Action item: The word "жөніндегі" occurs in some lines of the listing. Copy those lines.

The data:
##########
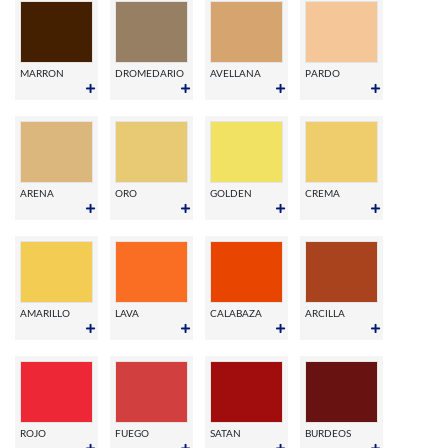
MARRON
DROMEDARIO
AVELLANA
PARDO
ARENA
ORO
GOLDEN
CREMA
AMARILLO
LAVA
CALABAZA
ARCILLA
ROJO
FUEGO
SATAN
BURDEOS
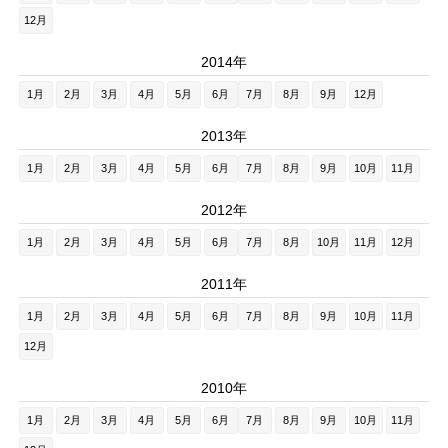
12月
2014年
1月
2月
3月
4月
5月
6月
7月
8月
9月
12月
2013年
1月
2月
3月
4月
5月
6月
7月
8月
9月
10月
11月
2012年
1月
2月
3月
4月
5月
6月
7月
8月
10月
11月
12月
2011年
1月
2月
3月
4月
5月
6月
7月
8月
9月
10月
11月
12月
2010年
1月
2月
3月
4月
5月
6月
7月
8月
9月
10月
11月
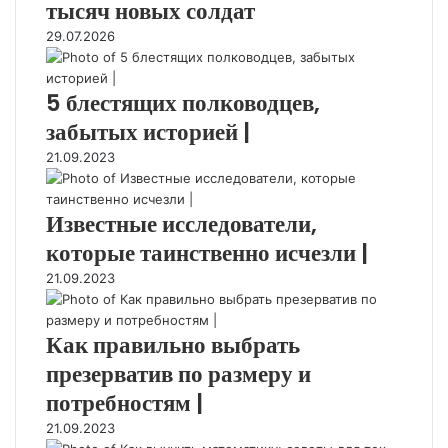
тысяч новых солдат
29.07.2026
5 блестящих полководцев,
забытых историей |
21.09.2023
Известные исследователи,
которые таинственно исчезли |
21.09.2023
Как правильно выбрать
презерватив по размеру и
потребностям |
21.09.2023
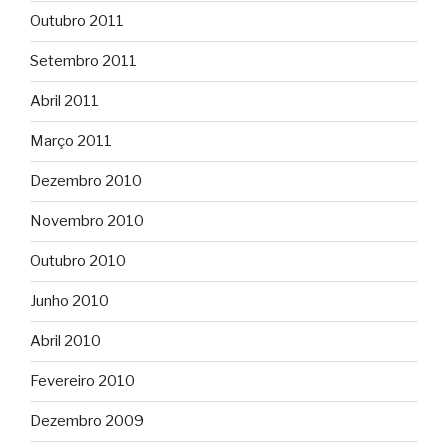
Outubro 2011
Setembro 2011
Abril 2011
Março 2011
Dezembro 2010
Novembro 2010
Outubro 2010
Junho 2010
Abril 2010
Fevereiro 2010
Dezembro 2009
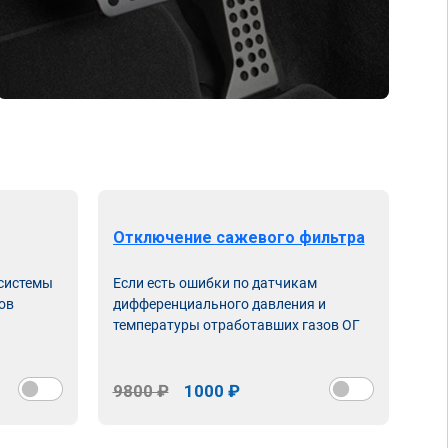
Отключение сажевого фильтра
От
 системы
Если есть ошибки по датчикам
Впу
ов
дифференциального давления и
неи
температуры отработавших газов ОГ
9800 ₽
1000 ₽
98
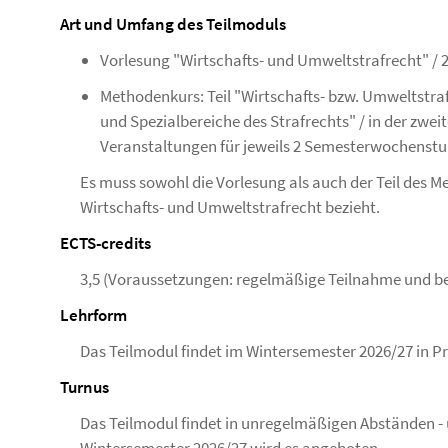
Art und Umfang des Teilmoduls
Vorlesung "Wirtschafts- und Umweltstrafrecht" 
Methodenkurs: Teil "Wirtschafts- bzw. Umweltstr
und Spezialbereiche des Strafrechts" / in der zweit
Veranstaltungen für jeweils 2 Semesterwochenst
Es muss sowohl die Vorlesung als auch der Teil des M
Wirtschafts- und Umweltstrafrecht bezieht.
ECTS-credits
3,5 (Voraussetzungen: regelmäßige Teilnahme und b
Lehrform
Das Teilmodul findet im Wintersemester 2026/27 in Pr
Turnus
Das Teilmodul findet in unregelmäßigen Abständen - 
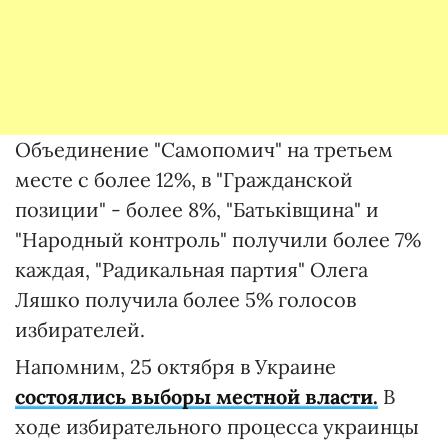
Объединение "Самопомич" на третьем
месте с более 12%, в "Гражданской
позиции" - более 8%, "Батьківщина" и
"Народный контроль" получили более 7%
каждая, "Радикальная партия" Олега
Ляшко получила более 5% голосов
избирателей.
Напомним, 25 октября в Украине
состоялись выборы местной власти.
В
ходе избирательного процесса украинцы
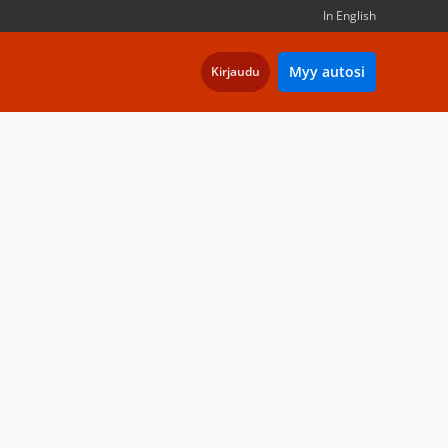
In English
Myy autosi
Kirjaudu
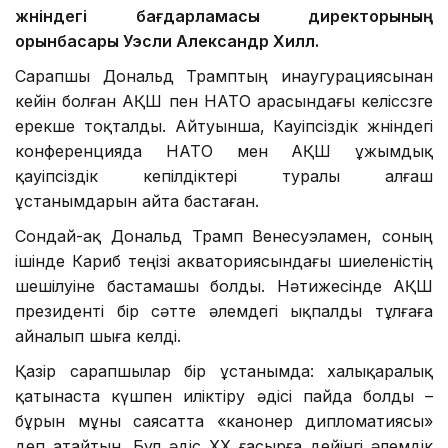
жөніндегі бағдарламасы директорының
орынбасары Уэсли Александр Хилл.
Сарапшы Дональд Трамптың инаугурациясынан
кейін болған АҚШ пен НАТО арасындағы келіссөзге
ерекше тоқталды. Айтуынша, Кауіпсіздік жөніндегі
конференцияда НАТО мен АҚШ ұжымдық
қауіпсіздік кепілдіктері туралы алғаш
ұстанымдарын айта бастаған.
Сондай-ақ Дональд Трамп Венесуэламен, соның
ішінде Кариб теңізі акваториясындағы шиеленістің
шешілуіне бастамашы болды. Нәтижесінде АҚШ
президенті бір сәтте әлемдегі ықпалды тұлғаға
айналып шыға келді.
Қазір сарапшылар бір ұстанымда: халықаралық
қатынаста күшпен иліктіру әдісі пайда болды –
бұрын мұны саясатта «канонер дипломатиясы»
деп атайтын. Бұл әдіс ХХ ғасырға дейінгі әлемдік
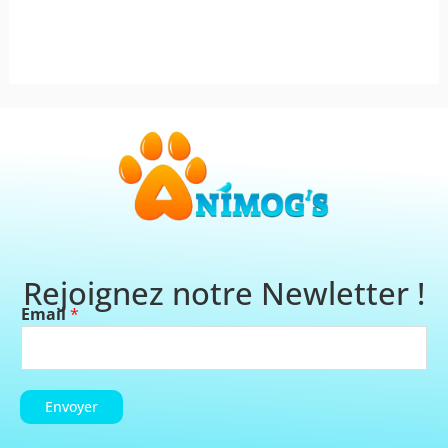
page
du
produit
Rejoignez notre Newletter !
Email
*
Envoyer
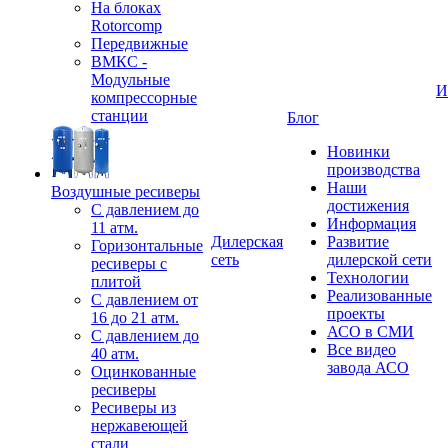
На блоках
Rotorcomp
Передвижные
ВМКС -
Модульные
И
компрессорные
станции
Блог
Новинки
производства
Наши
Воздушные ресиверы
достижения
С давлением до
Информация
11 атм.
Дилерская
Развитие
Горизонтальные
сеть
дилерской сети
ресиверы с
Технологии
плитой
Реализованные
С давлением от
проекты
16 до 21 атм.
АСО в СМИ
С давлением до
Все видео
40 атм.
завода АСО
Оцинкованные
ресиверы
Ресиверы из
нержавеющей
стали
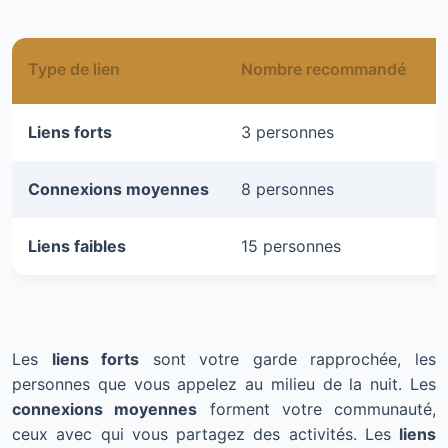
Type de lien
Nombre recommandé
F
Liens forts
3 personnes
C
Connexions moyennes
8 personnes
C
Liens faibles
15 personnes
C
Les
liens forts
sont votre garde rapprochée, les
personnes que vous appelez au milieu de la nuit. Les
connexions moyennes
forment votre communauté,
ceux avec qui vous partagez des activités. Les
liens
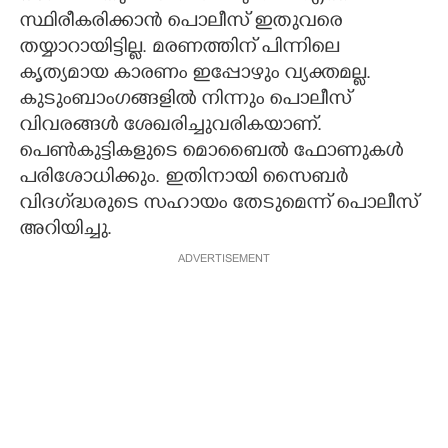
സ്ഥിരീകരിക്കാൻ പൊലീസ് ഇതുവരെ
തയ്യാറായിട്ടില്ല. മരണത്തിന് പിന്നിലെ
കൃത്യമായ കാരണം ഇപ്പോഴും വ്യക്തമല്ല.
കുടുംബാംഗങ്ങളിൽ നിന്നും പൊലീസ്
വിവരങ്ങൾ ശേഖരിച്ചുവരികയാണ്.
പെൺകുട്ടികളുടെ മൊബൈൽ ഫോണുകൾ
പരിശോധിക്കും. ഇതിനായി സൈബർ
വിദഗ്‌ദ്ധരുടെ സഹായം തേടുമെന്ന് പൊലീസ്
അറിയിച്ചു.
ADVERTISEMENT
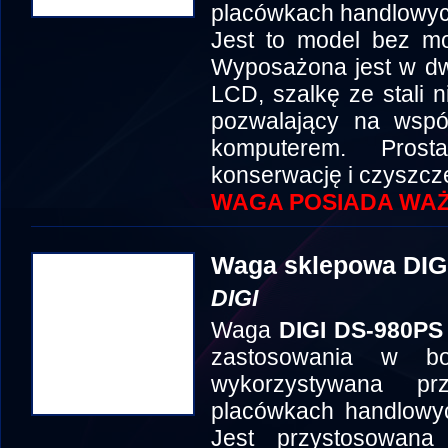
placówkach handlowych
Jest to model bez mo
Wyposażona jest w dw
LCD, szalkę ze stali n
pozwalający na współ
komputerem. Prost
konserwację i czyszcz
WAGA POSIADA WAŻ
Waga sklepowa DIG
DIGI
Waga
DIGI DS-980PS
zastosowania w b
wykorzystywana p
placówkach handlowyc
Jest przystosowan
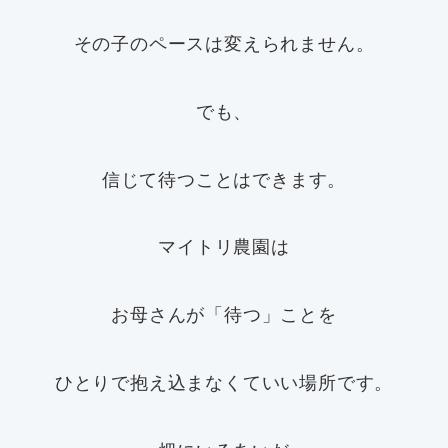
その子のペースは変えられません。
でも、
信じて待つことはできます。
マイトリ農園は
お母さんが「待つ」ことを
ひとりで抱え込まなくていい場所です。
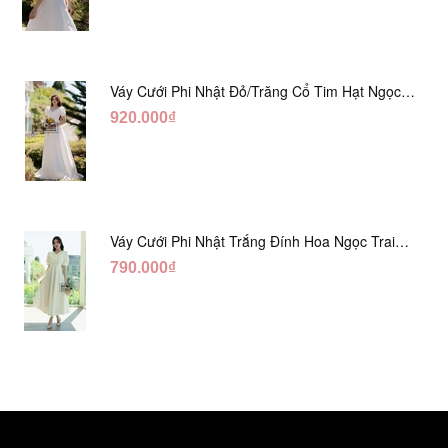
Váy Cưới Phi Nhật Đỏ/Trăng Cổ Tim Hạt Ngọc
DC548
920.000₫
Váy Cưới Phi Nhật Trắng Đính Hoa Ngọc Trai
Lửng DC465
790.000₫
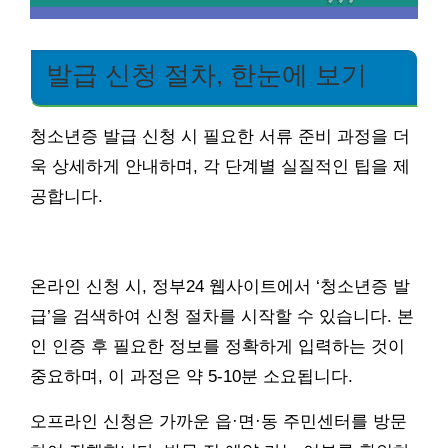
발급 신청 절차, 한눈에 보기
청소년증 발급 신청 시 필요한 서류 준비 과정을 더
욱 상세하게 안내하며, 각 단계별 실질적인 팁을 제
공합니다.
온라인 신청 시, 정부24 웹사이트에서 ‘청소년증 발
급’을 검색하여 신청 절차를 시작할 수 있습니다. 본
인 인증 후 필요한 정보를 정확하게 입력하는 것이
중요하며, 이 과정은 약 5-10분 소요됩니다.
오프라인 신청은 가까운 읍·면·동 주민센터를 방문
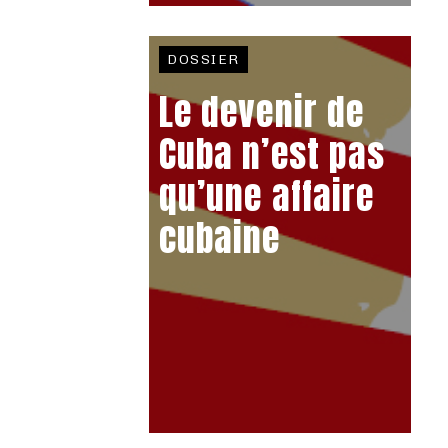
DOSSIER
Le devenir de
Cuba n’est pas
qu’une affaire
cubaine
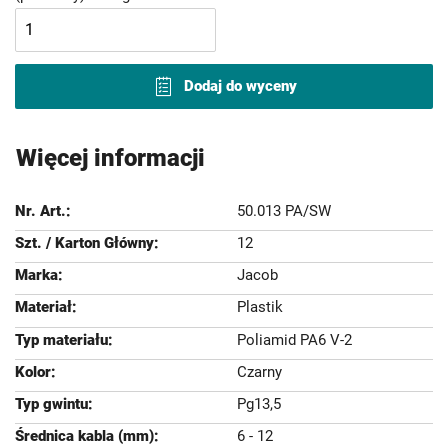
Dodaj do wyceny
Więcej informacji
50.013 PA/SW
12
Jacob
Plastik
Poliamid PA6 V-2
Czarny
Pg13,5
6 - 12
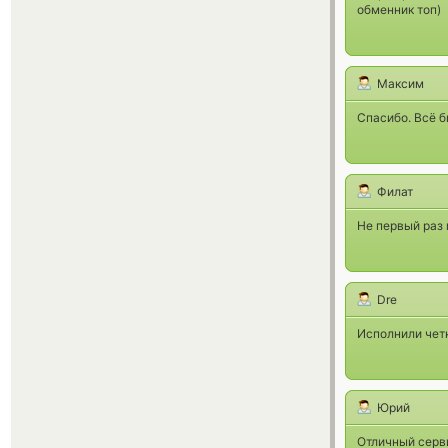
обменник топ)
Максим
Спасибо. Всё б
Филат
Не первый раз 
Dre
Исполнили четк
Юрий
Отличный серв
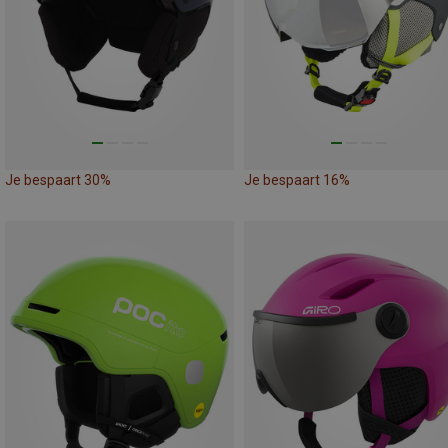
Je bespaart 30%
Je bespaart 16%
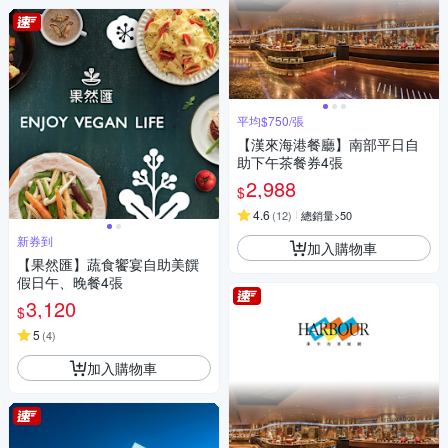
平均$750/張
【漢來海港餐廳】南部平日自
助下午茶餐券4張
2,988
$
4.6
(
12
)
總銷量>50
新券到
加入購物車
【果然匯】蔬食饗宴自助美饌
假日午、晚餐4張
3,120
$
5
(
4
)
加入購物車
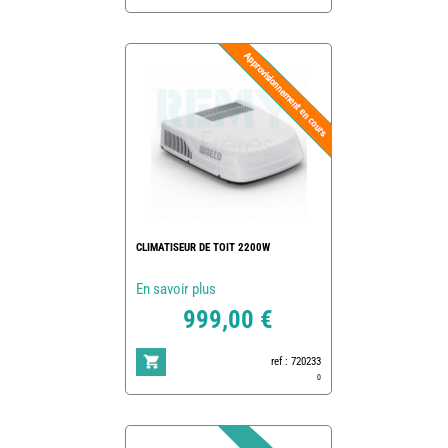
CLIMATISEUR DE TOIT 2200W
En savoir plus
999,00 €
ref : 720233
0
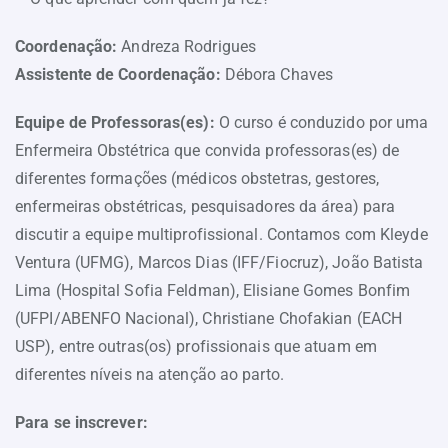
Coordenação:
Andreza Rodrigues
Assistente de Coordenação:
Débora Chaves
Equipe de Professoras(es):
O curso é conduzido por uma
Enfermeira Obstétrica que convida professoras(es) de
diferentes formações (médicos obstetras, gestores,
enfermeiras obstétricas, pesquisadores da área) para
discutir a equipe multiprofissional. Contamos com Kleyde
Ventura (UFMG), Marcos Dias (IFF/Fiocruz), João Batista
Lima (Hospital Sofia Feldman), Elisiane Gomes Bonfim
(UFPI/ABENFO Nacional), Christiane Chofakian (EACH
USP), entre outras(os) profissionais que atuam em
diferentes níveis na atenção ao parto.
Para se inscrever:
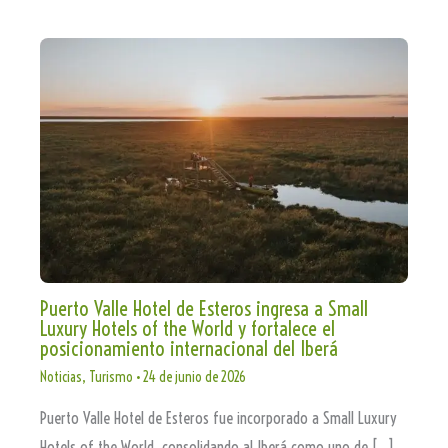
Puerto Valle Hotel de Esteros ingresa a Small
Luxury Hotels of the World y fortalece el
posicionamiento internacional del Iberá
Noticias
,
Turismo
•
24 de junio de 2026
Puerto Valle Hotel de Esteros fue incorporado a Small Luxury
Hotels of the World, consolidando al Iberá como uno de […]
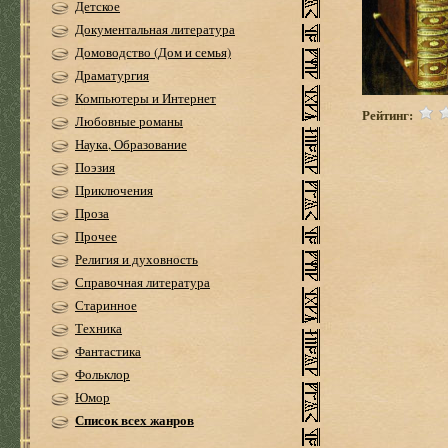
Детское
Документальная литература
Домоводство (Дом и семья)
Драматургия
Компьютеры и Интернет
Рейтинг:
Любовные романы
Наука, Образование
Поэзия
Приключения
Проза
Прочее
Религия и духовность
Справочная литература
Старинное
Техника
Фантастика
Фольклор
Юмор
Список всех жанров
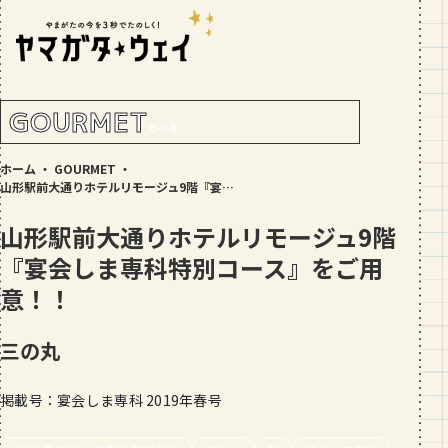
RANKING!
人気記事
TOP5
GOURMET
たべる
GOURMET
ホーム
・
GOURMET
・
地元民が選ぶ山形県ラーメン人気店
山形駅前大通りホテルリモージュ9階『宴会しま専科特別コース』をご用意！！
【30選】ランキング付き
山形駅前大通りホテルリモージュ9階
GOURMET
『宴会しま専科特別コース』をご用
おすすめ！山形のそば【23選】地元民
の人気ランキング付！～日刊ヤマガタ
意！！
ウェイが厳選
GOURMET
三の丸
【お肉をやわらかくする方法10選】結
局何が効果的？～おすすめのお取り寄
せセットも！
掲載号：宴会しま専科 2019年春号
TRIP
【写真付き】山寺の階段はきつい？階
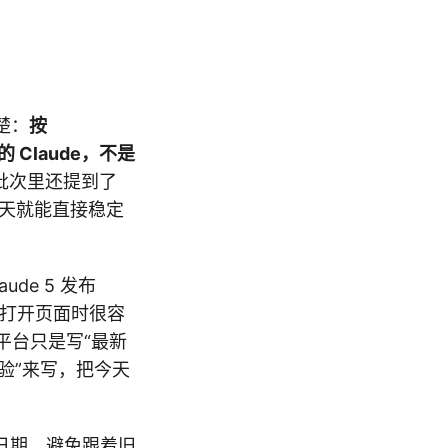
楚：
按
的 Claude，不是
批次里还提到了
用户今天就能直接稳定
de 5 发布
际打开页面时很容
的平台只是写“最新
体验”来写，把今天
日期，避免跟着旧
##########
Output for this exercise:
жөніндегі бағдарламасы директорының
ерекше тоқталды. Айтуынша, Кауіпсіздік жөніндегі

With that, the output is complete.